[Stored data entries]
————
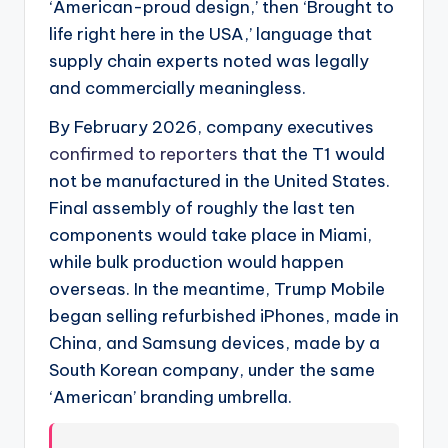
‘American-proud design,’ then ‘Brought to
life right here in the USA,’ language that
supply chain experts noted was legally
and commercially meaningless.
By February 2026, company executives
confirmed to reporters
that the T1 would
not be manufactured in the United States.
Final assembly of roughly the last ten
components would take place in Miami,
while bulk production would happen
overseas. In the meantime, Trump Mobile
began selling refurbished iPhones, made in
China, and Samsung devices, made by a
South Korean company, under the same
‘American’ branding umbrella.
————
Task item →
Only the lines above from the one with "and commercially meaningless." up to and including the one with "overseas. In the meantime, Trump Mobile" should be repeated, exactly as written.

Solution to this exercise →
and commercially meaningless.
By February 2026, company executives
confirmed to reporters
that the T1 would
not be manufactured in the United States.
Final assembly of roughly the last ten
components would take place in Miami,
while bulk production would happen
overseas. In the meantime, Trump Mobile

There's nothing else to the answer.